10x Faster LLM Memory Testing: From Manual Verification to Pytest Automation

#python #programming

It was 1 a.m. when a colleague messaged me: our smart customer service bot had amnesia again — “The user just told us the return address, and in the very next turn the bot asked ‘What would you like to return?’”

I opened the logs and started eyeballing memory variables across dozens of conversation turns. An hour later I finally nailed it: the k parameter in ConversationBufferWindowMemory was set wrong, keeping only the single most recent exchange. At that moment, I thought: do we really have to test LLM memory by chatting line by line, by hand? This can’t go on.

Breaking down the problem

Once you give an LLM-powered application a Memory component, its behavior becomes subtle. Is memory being written at the right time? Is it keeping or forgetting information as expected? Under multi-turn conversations, memory types like summary, buffer, and entity stack on top of each other; a tiny misconfiguration leads to the model completely forgetting what was just said.
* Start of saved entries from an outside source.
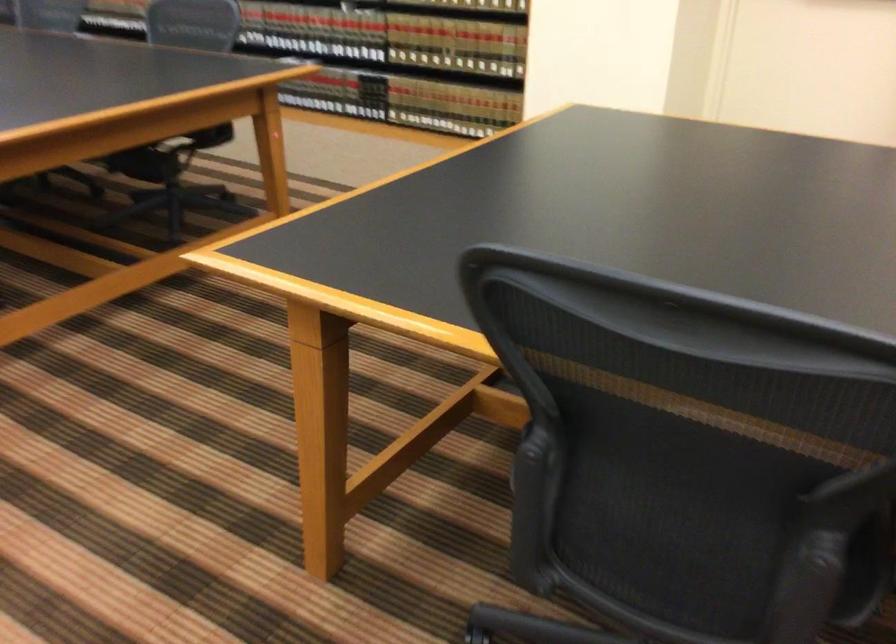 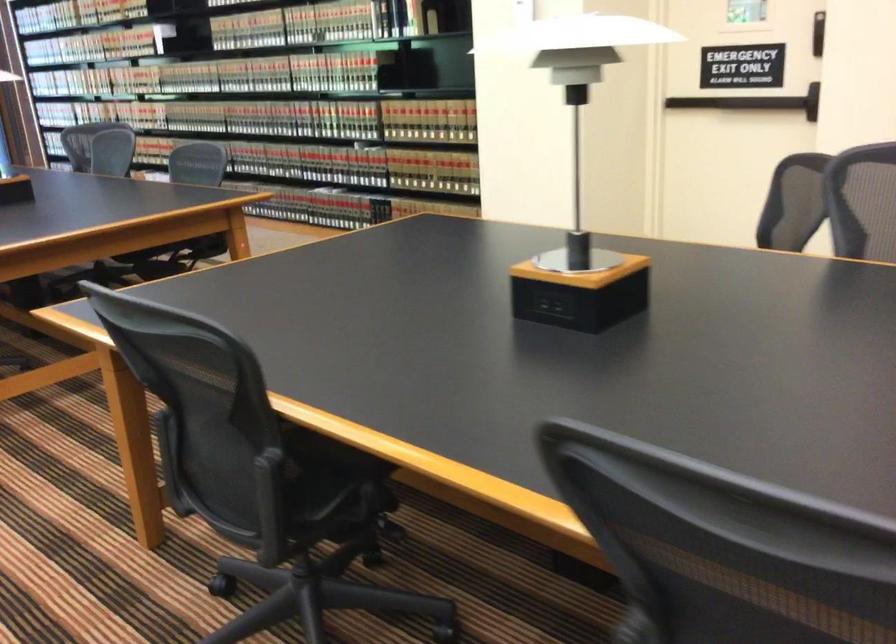 The point at (780, 540) is marked in the first image. Where is the corresponding point in the second image?

(336, 482) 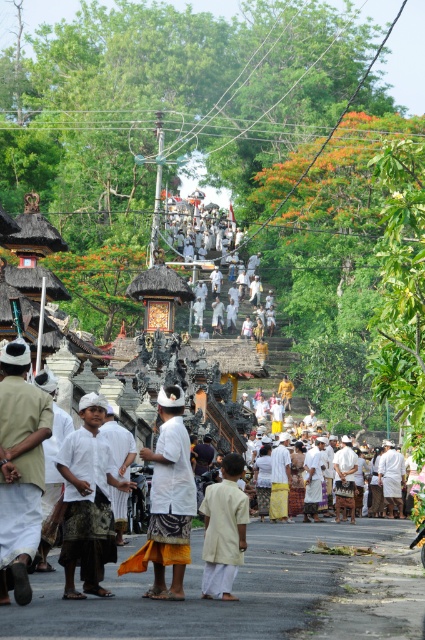 You are a photographer standing at the camera position. You want to capture a closeup shot of the light beige cotton shirt at left. Based on the distance provided, is it feasible to take a clear closeup photo without moving closer?

The light beige cotton shirt at left is 38.84 meters away from the camera. At this distance, taking a clear closeup photo without moving closer would be challenging unless using a high quality zoom lens capable of magnifying distant subjects sufficiently.

You are a photographer trying to capture a balanced composition. You notice the light beige cotton shirt at left and the light beige fabric at center in the scene. Which object should you focus on to ensure symmetry in your photo?

The light beige cotton shirt at left might be wider than light beige fabric at center, so focusing on the light beige cotton shirt at left could help achieve symmetry by balancing the visual weight. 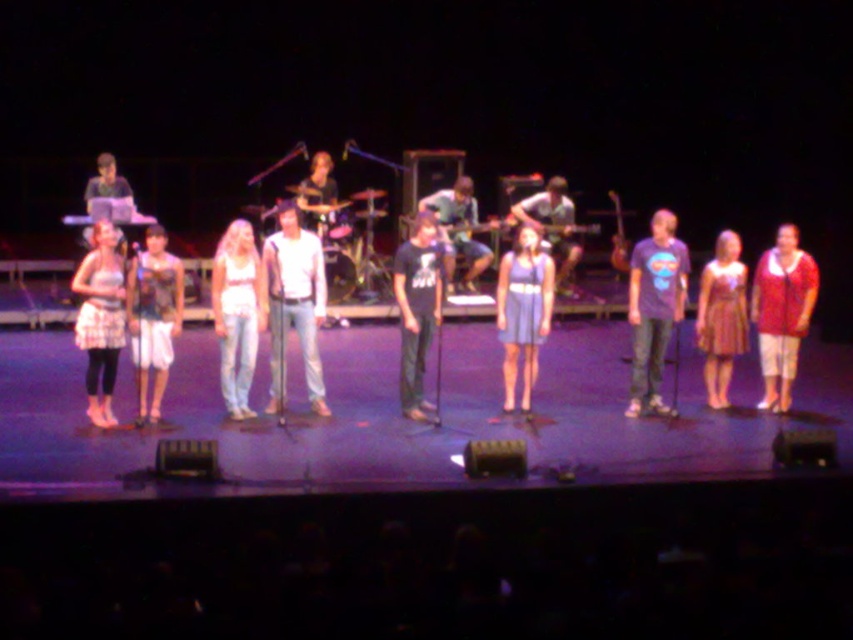 Question: Which object appears closest to the camera in this image?

Choices:
 (A) matte black guitar at center
 (B) black cotton t-shirt at center
 (C) matte purple dress at center
 (D) white textured skirt at left

Answer: (D)

Question: Which object appears closest to the camera in this image?

Choices:
 (A) white textured skirt at left
 (B) matte black tank top at left
 (C) black cotton t-shirt at center

Answer: (A)

Question: Does white denim jeans at center lie in front of matte purple dress at center?

Choices:
 (A) no
 (B) yes

Answer: (B)

Question: Does matte black guitar at center have a lesser width compared to shiny purple dress at right?

Choices:
 (A) yes
 (B) no

Answer: (B)

Question: Does matte black guitar at center have a greater width compared to shiny purple dress at right?

Choices:
 (A) no
 (B) yes

Answer: (B)

Question: Among these objects, which one is nearest to the camera?

Choices:
 (A) matte purple dress at center
 (B) shiny purple dress at right

Answer: (A) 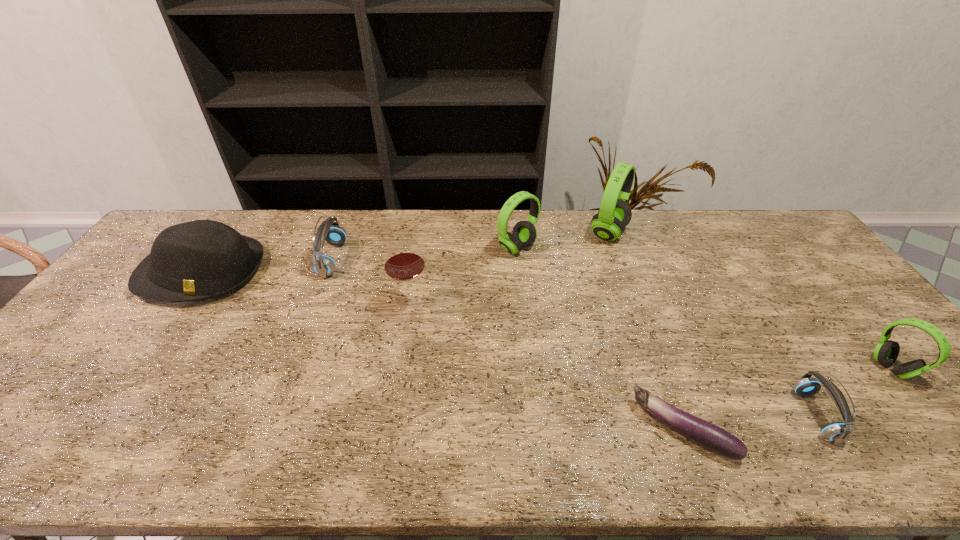 Where is `free spot located 0.350m on the back of the smallest green headset`? This screenshot has height=540, width=960. free spot located 0.350m on the back of the smallest green headset is located at coordinates (802, 262).

Locate an element on the screen. This screenshot has width=960, height=540. vacant position located 0.100m on the ear cups of the farther blue headset is located at coordinates (374, 259).

Where is `vacant space located on the ear cups of the smaller blue headset`? The image size is (960, 540). vacant space located on the ear cups of the smaller blue headset is located at coordinates (693, 415).

Locate an element on the screen. This screenshot has width=960, height=540. vacant space located 0.300m on the ear cups of the smaller blue headset is located at coordinates (671, 415).

At what (x,y) coordinates should I click in order to perform the action: click on free location located on the ear cups of the smaller blue headset. Please return your answer as a coordinate pair (x, y). Looking at the image, I should click on (640, 415).

Where is `vacant space located on the right of the eggplant`? This screenshot has height=540, width=960. vacant space located on the right of the eggplant is located at coordinates (828, 430).

This screenshot has height=540, width=960. Identify the location of fedora positioned at the far edge. (198, 260).

Find the location of a particular element. headset that is at the near edge is located at coordinates (837, 432).

At what (x,y) coordinates should I click in order to perform the action: click on eggplant at the near edge. Please return your answer as a coordinate pair (x, y). The height and width of the screenshot is (540, 960). Looking at the image, I should click on (710, 436).

This screenshot has height=540, width=960. I want to click on object situated at the left edge, so click(x=198, y=260). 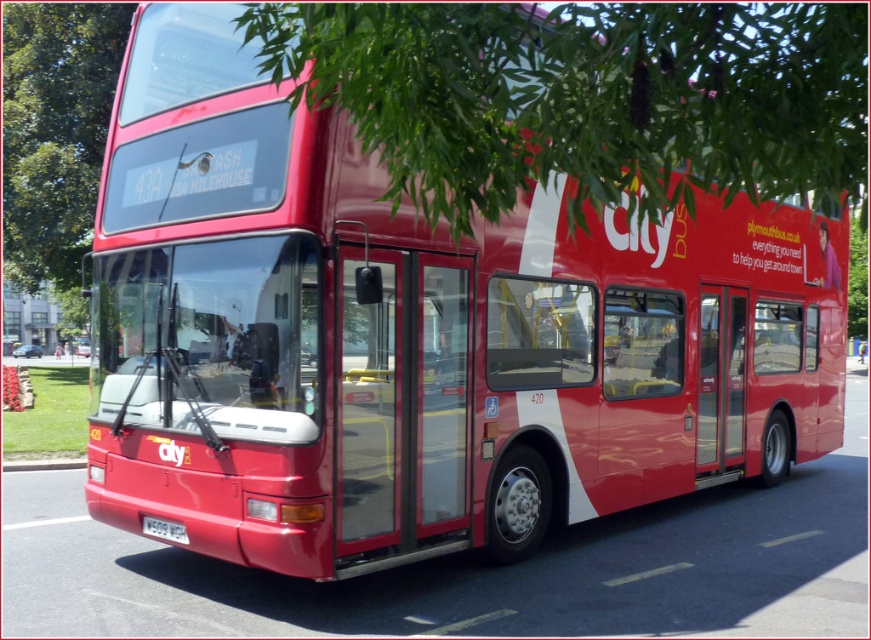 You are a delivery drone operator. Your drone needs to fly from the green leafy tree at upper center to the red double decker bus. What direction should you fly to reach the bus?

The green leafy tree at upper center is located at point (584, 99). To reach the red double decker bus, you should fly downward and to the right since the bus is positioned lower and to the right of the tree.

In the scene shown: You are a pedestrian standing at the sidewalk in front of the red double decker bus. You want to look at the white plastic license plate at lower center and then glance at the green leafy tree at upper center. In which direction should you move your head?

You should move your head to the right because the green leafy tree at upper center is to the right of the white plastic license plate at lower center.

You are a delivery person standing next to the white plastic license plate at lower center. You need to place a package under the green leafy tree at upper center. Can you reach the tree without moving the bus?

The distance between the green leafy tree at upper center and the white plastic license plate at lower center is 3.37 meters. Since you are standing next to the license plate, you can easily reach the tree by walking around the bus, as the distance is manageable for a person to cover without needing to move the entire bus. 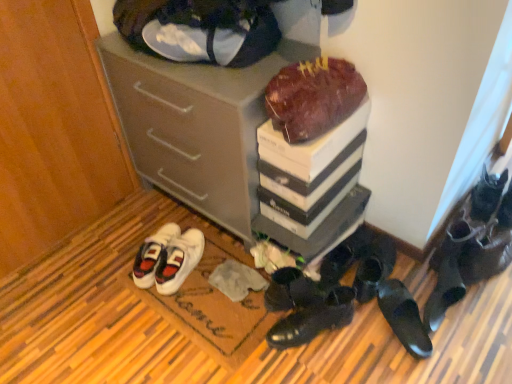 At what (x,y) coordinates should I click in order to perform the action: click on vacant space to the left of black leather shoes at lower center, acting as the second footwear starting from the left. Please return your answer as a coordinate pair (x, y). The image size is (512, 384). Looking at the image, I should click on (241, 342). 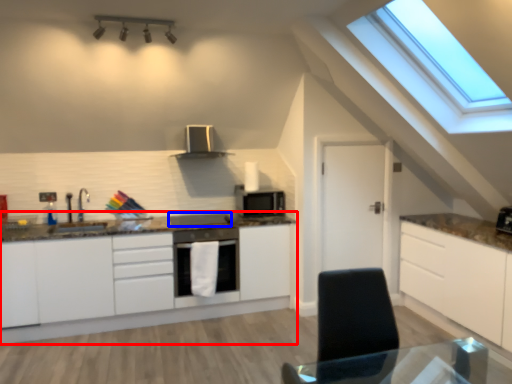 Question: Which of the following is the farthest to the observer, cabinetry (highlighted by a red box) or appliance (highlighted by a blue box)?

Choices:
 (A) cabinetry
 (B) appliance

Answer: (B) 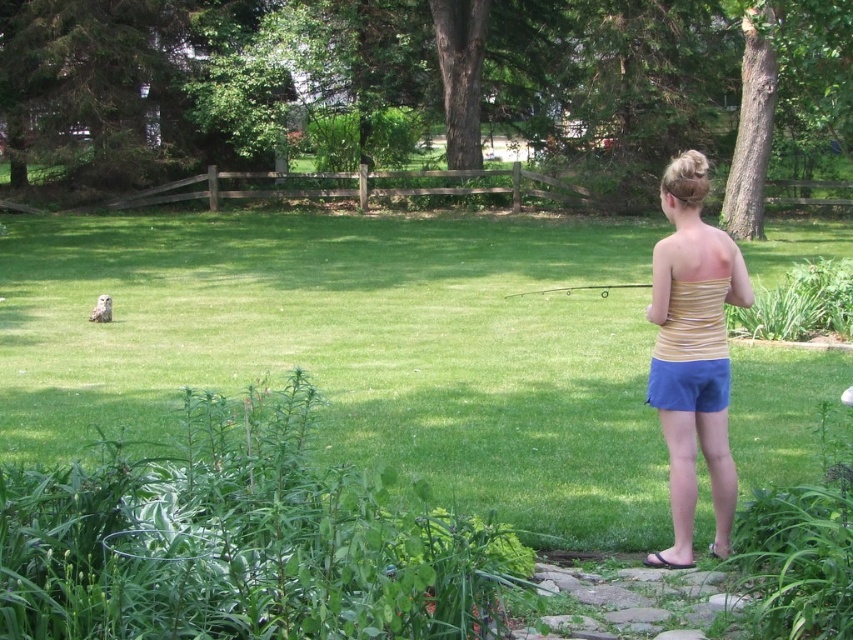 You are a gardener standing in the backyard. You see the green grass at center and the yellow striped tank top at center. Which object is closer to you?

The yellow striped tank top at center is closer to you because it is positioned above the green grass at center.

You are a gardener who needs to mow the lawn. You see the green grass at center and the yellow striped tank top at center. Which object is bigger and should be prioritized for mowing?

The green grass at center has a larger size compared to the yellow striped tank top at center, so it should be prioritized for mowing.

You are standing at the starting point of the stone pathway in the foreground. You want to walk straight ahead towards the wooden fence in the background. Will the green grass at center be in your path?

The green grass at center is located at point (358,348), which lies along the path from the stone pathway to the wooden fence. Therefore, the green grass at center will be in your path. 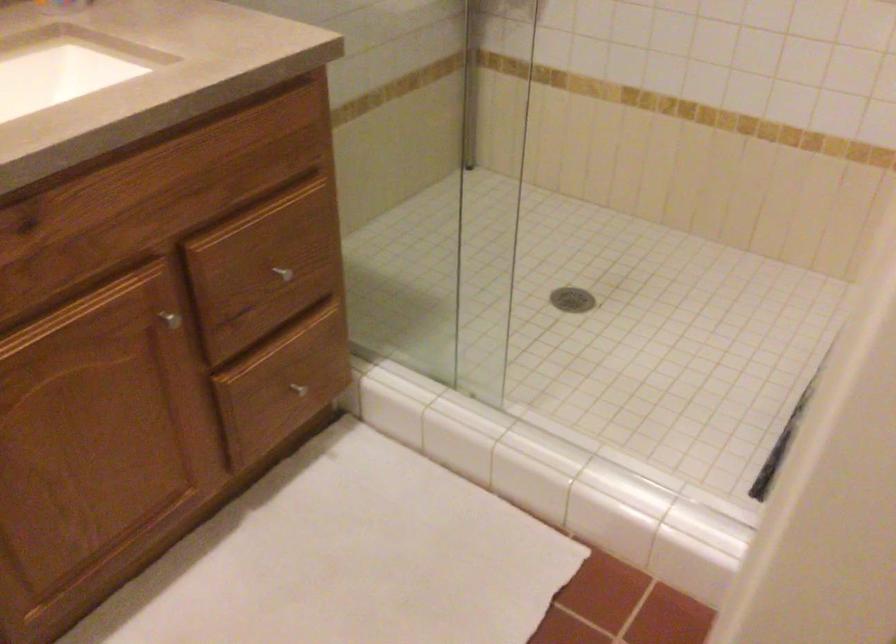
Manual validation usually means opening a terminal, entering a few rounds of conversation, and manually inspecting memory.load_memory_variables({}). Sometimes you even have to infer the memory state from the model’s replies. This approach has fatal flaws:

Not repeatable – The inputs, order, and timing of a manual chat are nearly impossible to reproduce exactly. Intermittent bugs are impossible to catch.
Low coverage – A human tester will only cover a few happy paths. Edge cases like a full memory buffer, token truncation, or multiple memory components working together rarely get tested.
Slow feedback – Change one memory config, restart the service, chat through several turns, and visually compare results. A single regression test run easily takes 30+ minutes.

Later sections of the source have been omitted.